The minority of African Americans after emancipation who could vote voted for the party of Abraham Lincoln. The still-reduced number that could vote after millions had migrated from the South to the great cities of the North voted for Franklin D. Roosevelt because of equal, if segregated, treatment in his welfare and workfare programs. They were confirmed as Democrats by Lyndon Johnson’s enactment of comprehensive voting and civil-rights legislation and by some of the Great Society programs. But Richard Nixon ended school segregation, Ronald Reagan pitched low taxes, and Donald Trump lowered them again and, with Senator Scott, organized a flow of investment into underperforming and largely minority areas.
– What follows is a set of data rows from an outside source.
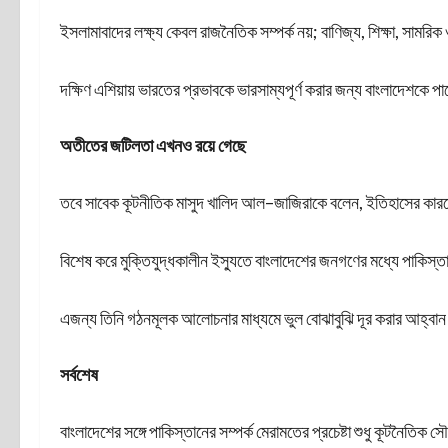
ইসলামাবাদের লক্ষ্য কেবল রাজনৈতিক সম্পর্ক নয়; বাণিজ্য, শিক্ষা, সাম
দক্ষিণ এশিয়ায় ভারতের প্রভাবকে ভারসাম্যপূর্ণ করার জন্য বাংলাদেশকে পা
অতীতের জটিলতা এখনও রয়ে গেছে
তবে সাবেক কূটনীতিক মাসুদ খালিদ আল–জাজিরাকে বলেন, ইতিহাসের ক
বিশেষ করে মুক্তিযুদ্ধকালীন ইস্যুতে বাংলাদেশের জনগণের মধ্যে পাকিস্
এজন্য তিনি গঠনমূলক আলোচনার মাধ্যমে ভুল বোঝাবুঝি দূর করার আহ্বান
সর্বশেষ
বাংলাদেশের সঙ্গে পাকিস্তানের সম্পর্ক মেরামতের প্রচেষ্টা শুধু কূটনৈতিক 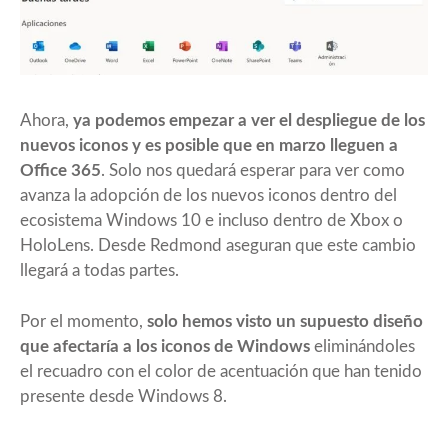
Ahora,
ya podemos empezar a ver el despliegue de los
nuevos iconos y es posible que en marzo lleguen a
Office 365
. Solo nos quedará esperar para ver como
avanza la adopción de los nuevos iconos dentro del
ecosistema Windows 10 e incluso dentro de Xbox o
HoloLens. Desde Redmond aseguran que este cambio
llegará a todas partes.
Por el momento,
solo hemos visto un supuesto diseño
que afectaría a los iconos de Windows
eliminándoles
el recuadro con el color de acentuación que han tenido
presente desde Windows 8.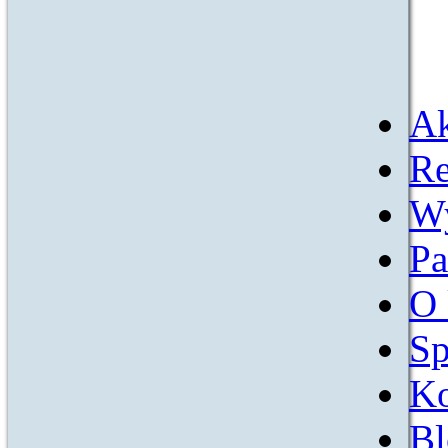
Ak
Re
W
Pa
O 
Sp
Ko
Bl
With African Americans as with Hispanics, the Democrats’ appeal has become tenuous and now depends upon the continued toleration by white Democratic voters of their party’s implicit acceptance that the United States is “systemically racist” and was always a racist enterprise. The party elders, including the vice president, are now trying to redefine ”systemic racism” as a system in which some racists live, and they must look forward to the task of selling that to the energetic minority of their supporters spouting malignant pieties about white privilege and exploitation and Critical Race Theory. And as certainly as 2+2 = 4, the white majority in America, and probably the majority of minorities as well, are not going to buy into the theory that most Americans are racists, and the defamation of all the traditions of mainly white America is itself the most unpromising form of racism: persuading the majority to renounce the unexceptionable conduct of their ancestors and themselves as racist. It is all nonsense and will be generally reviled as nonsense by almost everyone within a year or so.

Senator Scott was attacked as an “Oreo” and ”Uncle Tim,” but even the big social-media platforms had to stop the hysterical abuse of him by frightened Democrats and got it off their platforms within 8 to 10 hours. To one whose youth was spent in the relatively august tranquility of the Eisenhower years, when there was no response to the president and the president’s ability to address the nation was never challenged or abused, it was gratifying finally to see an opposition response that struck home and unmasked the giant fraud of the current Democratic Party.

In the sweepstakes for what should be the much sought-after and very promising Republican presidential nomination in 2024, President Trump runs first if he wants it, but he will still be carrying a good deal of baggage. Florida’s Governor Ron DeSantis, Texas’s Governor Greg Abbott, and senators Tom Cotton (Arkansas) and Josh Hawley (Missouri) are the most obvious candidates. But Scott has demonstrated that he has the ability, as no one else does (as an African American), to reduce the entire Democratic campaign to a shambles of gaslit name-calling and cringeworthy apologia. They demonstrated that they had no response to Scott’s claims, and the response they attempted was so feeble and false that not even the big-media Democratic propaganda machine could keep it up for more than a few hours. Senator Scott exposed the Democrats in their ghastly moral infirmity.